Saved entries
________
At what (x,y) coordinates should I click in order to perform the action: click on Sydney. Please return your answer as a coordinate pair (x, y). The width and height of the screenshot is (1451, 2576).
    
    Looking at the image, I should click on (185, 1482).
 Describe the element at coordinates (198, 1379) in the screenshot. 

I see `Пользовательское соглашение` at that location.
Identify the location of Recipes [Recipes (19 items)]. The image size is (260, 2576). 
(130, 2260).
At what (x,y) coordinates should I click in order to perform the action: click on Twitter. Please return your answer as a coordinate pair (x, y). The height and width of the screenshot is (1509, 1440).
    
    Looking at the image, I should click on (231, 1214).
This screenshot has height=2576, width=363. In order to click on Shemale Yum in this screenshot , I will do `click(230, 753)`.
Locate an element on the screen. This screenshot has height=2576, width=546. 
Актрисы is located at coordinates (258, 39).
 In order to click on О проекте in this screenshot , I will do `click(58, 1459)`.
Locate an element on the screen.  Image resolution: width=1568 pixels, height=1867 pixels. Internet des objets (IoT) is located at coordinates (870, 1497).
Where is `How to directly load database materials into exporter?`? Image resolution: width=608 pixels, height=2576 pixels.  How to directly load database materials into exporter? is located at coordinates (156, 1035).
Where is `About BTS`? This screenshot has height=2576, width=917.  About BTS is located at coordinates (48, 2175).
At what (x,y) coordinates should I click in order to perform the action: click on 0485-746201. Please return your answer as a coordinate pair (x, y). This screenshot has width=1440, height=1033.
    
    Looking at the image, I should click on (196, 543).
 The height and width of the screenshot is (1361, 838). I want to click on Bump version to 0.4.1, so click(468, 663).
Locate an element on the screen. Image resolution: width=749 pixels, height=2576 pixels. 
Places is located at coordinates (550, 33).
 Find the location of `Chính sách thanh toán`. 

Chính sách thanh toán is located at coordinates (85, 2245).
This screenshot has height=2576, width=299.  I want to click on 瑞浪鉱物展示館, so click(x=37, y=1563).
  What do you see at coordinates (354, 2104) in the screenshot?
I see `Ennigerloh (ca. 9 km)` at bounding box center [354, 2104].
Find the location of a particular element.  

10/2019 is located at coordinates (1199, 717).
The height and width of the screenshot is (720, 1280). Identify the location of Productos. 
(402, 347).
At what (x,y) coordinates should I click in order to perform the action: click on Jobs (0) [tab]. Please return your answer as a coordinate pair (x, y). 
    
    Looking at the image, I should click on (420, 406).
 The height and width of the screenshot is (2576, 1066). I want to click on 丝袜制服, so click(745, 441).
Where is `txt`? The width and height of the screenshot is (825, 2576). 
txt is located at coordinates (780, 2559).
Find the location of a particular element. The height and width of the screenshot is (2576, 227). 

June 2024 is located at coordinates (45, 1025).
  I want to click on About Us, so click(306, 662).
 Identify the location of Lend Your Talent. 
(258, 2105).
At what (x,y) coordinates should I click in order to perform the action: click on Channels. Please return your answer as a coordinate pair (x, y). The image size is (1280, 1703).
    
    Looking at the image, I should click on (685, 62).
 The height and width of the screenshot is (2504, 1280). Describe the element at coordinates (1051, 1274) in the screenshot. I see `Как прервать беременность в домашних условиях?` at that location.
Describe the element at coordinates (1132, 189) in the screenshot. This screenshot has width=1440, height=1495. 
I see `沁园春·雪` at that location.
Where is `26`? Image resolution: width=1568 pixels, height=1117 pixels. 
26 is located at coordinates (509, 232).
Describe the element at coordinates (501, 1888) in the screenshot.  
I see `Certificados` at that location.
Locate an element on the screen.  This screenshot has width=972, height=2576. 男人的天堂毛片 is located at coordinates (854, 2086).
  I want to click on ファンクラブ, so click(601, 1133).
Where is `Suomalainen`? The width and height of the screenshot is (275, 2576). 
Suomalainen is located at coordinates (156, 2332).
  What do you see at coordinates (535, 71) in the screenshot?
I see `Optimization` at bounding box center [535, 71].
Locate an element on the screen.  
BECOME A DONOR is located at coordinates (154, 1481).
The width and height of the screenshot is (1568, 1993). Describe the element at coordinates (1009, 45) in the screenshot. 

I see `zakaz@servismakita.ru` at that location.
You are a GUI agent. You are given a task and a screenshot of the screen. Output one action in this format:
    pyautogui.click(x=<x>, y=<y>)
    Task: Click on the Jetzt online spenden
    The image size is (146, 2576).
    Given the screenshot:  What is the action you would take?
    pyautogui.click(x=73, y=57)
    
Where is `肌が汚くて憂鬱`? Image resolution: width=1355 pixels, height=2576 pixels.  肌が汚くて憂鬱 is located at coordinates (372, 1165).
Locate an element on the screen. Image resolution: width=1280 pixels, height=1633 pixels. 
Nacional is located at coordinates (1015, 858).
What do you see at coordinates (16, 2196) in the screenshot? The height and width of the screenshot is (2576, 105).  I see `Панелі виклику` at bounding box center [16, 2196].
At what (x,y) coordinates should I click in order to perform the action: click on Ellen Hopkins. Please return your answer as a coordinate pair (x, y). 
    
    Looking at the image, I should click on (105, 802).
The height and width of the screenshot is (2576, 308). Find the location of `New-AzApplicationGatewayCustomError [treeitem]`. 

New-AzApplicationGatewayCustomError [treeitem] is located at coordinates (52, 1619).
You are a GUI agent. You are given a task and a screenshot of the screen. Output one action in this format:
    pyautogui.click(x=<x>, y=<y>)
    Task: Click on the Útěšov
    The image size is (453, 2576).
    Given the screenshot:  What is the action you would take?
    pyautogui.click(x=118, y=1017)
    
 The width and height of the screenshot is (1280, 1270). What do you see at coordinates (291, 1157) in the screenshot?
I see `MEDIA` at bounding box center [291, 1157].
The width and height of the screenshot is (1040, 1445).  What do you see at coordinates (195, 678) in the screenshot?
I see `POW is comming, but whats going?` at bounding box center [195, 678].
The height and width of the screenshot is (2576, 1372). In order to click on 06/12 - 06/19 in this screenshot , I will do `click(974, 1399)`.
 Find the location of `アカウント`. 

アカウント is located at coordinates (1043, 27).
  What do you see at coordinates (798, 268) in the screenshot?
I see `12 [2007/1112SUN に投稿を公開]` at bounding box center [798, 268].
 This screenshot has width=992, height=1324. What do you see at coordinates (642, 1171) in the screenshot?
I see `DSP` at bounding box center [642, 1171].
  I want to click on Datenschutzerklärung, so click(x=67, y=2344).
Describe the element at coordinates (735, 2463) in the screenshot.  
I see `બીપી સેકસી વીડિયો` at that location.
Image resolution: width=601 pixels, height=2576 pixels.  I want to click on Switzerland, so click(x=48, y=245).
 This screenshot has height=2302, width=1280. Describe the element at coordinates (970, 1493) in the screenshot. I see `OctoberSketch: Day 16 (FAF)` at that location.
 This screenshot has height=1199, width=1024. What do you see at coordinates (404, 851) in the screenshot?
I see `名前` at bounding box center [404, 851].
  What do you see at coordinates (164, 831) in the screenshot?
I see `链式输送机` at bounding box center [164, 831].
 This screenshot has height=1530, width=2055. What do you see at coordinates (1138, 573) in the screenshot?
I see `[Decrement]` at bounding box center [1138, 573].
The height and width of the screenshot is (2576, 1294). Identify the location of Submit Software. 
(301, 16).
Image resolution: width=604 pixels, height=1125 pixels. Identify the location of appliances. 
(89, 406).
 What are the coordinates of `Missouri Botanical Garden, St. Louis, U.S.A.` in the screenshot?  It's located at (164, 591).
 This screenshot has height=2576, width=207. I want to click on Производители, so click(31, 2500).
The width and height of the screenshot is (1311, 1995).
________
-- How to complete this task --
Give back the data exactly.

-- Written answer --
At what (x,y) coordinates should I click in order to perform the action: click on Sydney. Please return your answer as a coordinate pair (x, y). The width and height of the screenshot is (1451, 2576).
    
    Looking at the image, I should click on (185, 1482).
 Describe the element at coordinates (198, 1379) in the screenshot. 

I see `Пользовательское соглашение` at that location.
Identify the location of Recipes [Recipes (19 items)]. The image size is (260, 2576). 
(130, 2260).
At what (x,y) coordinates should I click in order to perform the action: click on Twitter. Please return your answer as a coordinate pair (x, y). The height and width of the screenshot is (1509, 1440).
    
    Looking at the image, I should click on (231, 1214).
This screenshot has height=2576, width=363. In order to click on Shemale Yum in this screenshot , I will do `click(230, 753)`.
Locate an element on the screen. This screenshot has height=2576, width=546. 
Актрисы is located at coordinates (258, 39).
 In order to click on О проекте in this screenshot , I will do `click(58, 1459)`.
Locate an element on the screen.  Image resolution: width=1568 pixels, height=1867 pixels. Internet des objets (IoT) is located at coordinates (870, 1497).
Where is `How to directly load database materials into exporter?`? Image resolution: width=608 pixels, height=2576 pixels.  How to directly load database materials into exporter? is located at coordinates (156, 1035).
Where is `About BTS`? This screenshot has height=2576, width=917.  About BTS is located at coordinates (48, 2175).
At what (x,y) coordinates should I click in order to perform the action: click on 0485-746201. Please return your answer as a coordinate pair (x, y). This screenshot has width=1440, height=1033.
    
    Looking at the image, I should click on (196, 543).
 The height and width of the screenshot is (1361, 838). I want to click on Bump version to 0.4.1, so click(468, 663).
Locate an element on the screen. Image resolution: width=749 pixels, height=2576 pixels. 
Places is located at coordinates (550, 33).
 Find the location of `Chính sách thanh toán`. 

Chính sách thanh toán is located at coordinates (85, 2245).
This screenshot has height=2576, width=299.  I want to click on 瑞浪鉱物展示館, so click(x=37, y=1563).
  What do you see at coordinates (354, 2104) in the screenshot?
I see `Ennigerloh (ca. 9 km)` at bounding box center [354, 2104].
Find the location of a particular element.  

10/2019 is located at coordinates (1199, 717).
The height and width of the screenshot is (720, 1280). Identify the location of Productos. 
(402, 347).
At what (x,y) coordinates should I click in order to perform the action: click on Jobs (0) [tab]. Please return your answer as a coordinate pair (x, y). 
    
    Looking at the image, I should click on (420, 406).
 The height and width of the screenshot is (2576, 1066). I want to click on 丝袜制服, so click(745, 441).
Where is `txt`? The width and height of the screenshot is (825, 2576). 
txt is located at coordinates (780, 2559).
Find the location of a particular element. The height and width of the screenshot is (2576, 227). 

June 2024 is located at coordinates (45, 1025).
  I want to click on About Us, so click(306, 662).
 Identify the location of Lend Your Talent. 
(258, 2105).
At what (x,y) coordinates should I click in order to perform the action: click on Channels. Please return your answer as a coordinate pair (x, y). The image size is (1280, 1703).
    
    Looking at the image, I should click on (685, 62).
 The height and width of the screenshot is (2504, 1280). Describe the element at coordinates (1051, 1274) in the screenshot. I see `Как прервать беременность в домашних условиях?` at that location.
Describe the element at coordinates (1132, 189) in the screenshot. This screenshot has width=1440, height=1495. 
I see `沁园春·雪` at that location.
Where is `26`? Image resolution: width=1568 pixels, height=1117 pixels. 
26 is located at coordinates (509, 232).
Describe the element at coordinates (501, 1888) in the screenshot.  
I see `Certificados` at that location.
Locate an element on the screen.  This screenshot has width=972, height=2576. 男人的天堂毛片 is located at coordinates (854, 2086).
  I want to click on ファンクラブ, so click(601, 1133).
Where is `Suomalainen`? The width and height of the screenshot is (275, 2576). 
Suomalainen is located at coordinates (156, 2332).
  What do you see at coordinates (535, 71) in the screenshot?
I see `Optimization` at bounding box center [535, 71].
Locate an element on the screen.  
BECOME A DONOR is located at coordinates (154, 1481).
The width and height of the screenshot is (1568, 1993). Describe the element at coordinates (1009, 45) in the screenshot. 

I see `zakaz@servismakita.ru` at that location.
You are a GUI agent. You are given a task and a screenshot of the screen. Output one action in this format:
    pyautogui.click(x=<x>, y=<y>)
    Task: Click on the Jetzt online spenden
    The image size is (146, 2576).
    Given the screenshot:  What is the action you would take?
    pyautogui.click(x=73, y=57)
    
Where is `肌が汚くて憂鬱`? Image resolution: width=1355 pixels, height=2576 pixels.  肌が汚くて憂鬱 is located at coordinates (372, 1165).
Locate an element on the screen. Image resolution: width=1280 pixels, height=1633 pixels. 
Nacional is located at coordinates (1015, 858).
What do you see at coordinates (16, 2196) in the screenshot? The height and width of the screenshot is (2576, 105).  I see `Панелі виклику` at bounding box center [16, 2196].
At what (x,y) coordinates should I click in order to perform the action: click on Ellen Hopkins. Please return your answer as a coordinate pair (x, y). 
    
    Looking at the image, I should click on (105, 802).
The height and width of the screenshot is (2576, 308). Find the location of `New-AzApplicationGatewayCustomError [treeitem]`. 

New-AzApplicationGatewayCustomError [treeitem] is located at coordinates (52, 1619).
You are a GUI agent. You are given a task and a screenshot of the screen. Output one action in this format:
    pyautogui.click(x=<x>, y=<y>)
    Task: Click on the Útěšov
    The image size is (453, 2576).
    Given the screenshot:  What is the action you would take?
    pyautogui.click(x=118, y=1017)
    
 The width and height of the screenshot is (1280, 1270). What do you see at coordinates (291, 1157) in the screenshot?
I see `MEDIA` at bounding box center [291, 1157].
The width and height of the screenshot is (1040, 1445).  What do you see at coordinates (195, 678) in the screenshot?
I see `POW is comming, but whats going?` at bounding box center [195, 678].
The height and width of the screenshot is (2576, 1372). In order to click on 06/12 - 06/19 in this screenshot , I will do `click(974, 1399)`.
 Find the location of `アカウント`. 

アカウント is located at coordinates (1043, 27).
  What do you see at coordinates (798, 268) in the screenshot?
I see `12 [2007/1112SUN に投稿を公開]` at bounding box center [798, 268].
 This screenshot has width=992, height=1324. What do you see at coordinates (642, 1171) in the screenshot?
I see `DSP` at bounding box center [642, 1171].
  I want to click on Datenschutzerklärung, so click(x=67, y=2344).
Describe the element at coordinates (735, 2463) in the screenshot.  
I see `બીપી સેકસી વીડિયો` at that location.
Image resolution: width=601 pixels, height=2576 pixels.  I want to click on Switzerland, so click(x=48, y=245).
 This screenshot has height=2302, width=1280. Describe the element at coordinates (970, 1493) in the screenshot. I see `OctoberSketch: Day 16 (FAF)` at that location.
 This screenshot has height=1199, width=1024. What do you see at coordinates (404, 851) in the screenshot?
I see `名前` at bounding box center [404, 851].
  What do you see at coordinates (164, 831) in the screenshot?
I see `链式输送机` at bounding box center [164, 831].
 This screenshot has height=1530, width=2055. What do you see at coordinates (1138, 573) in the screenshot?
I see `[Decrement]` at bounding box center [1138, 573].
The height and width of the screenshot is (2576, 1294). Identify the location of Submit Software. 
(301, 16).
Image resolution: width=604 pixels, height=1125 pixels. Identify the location of appliances. 
(89, 406).
 What are the coordinates of `Missouri Botanical Garden, St. Louis, U.S.A.` in the screenshot?  It's located at (164, 591).
 This screenshot has height=2576, width=207. I want to click on Производители, so click(31, 2500).
The width and height of the screenshot is (1311, 1995).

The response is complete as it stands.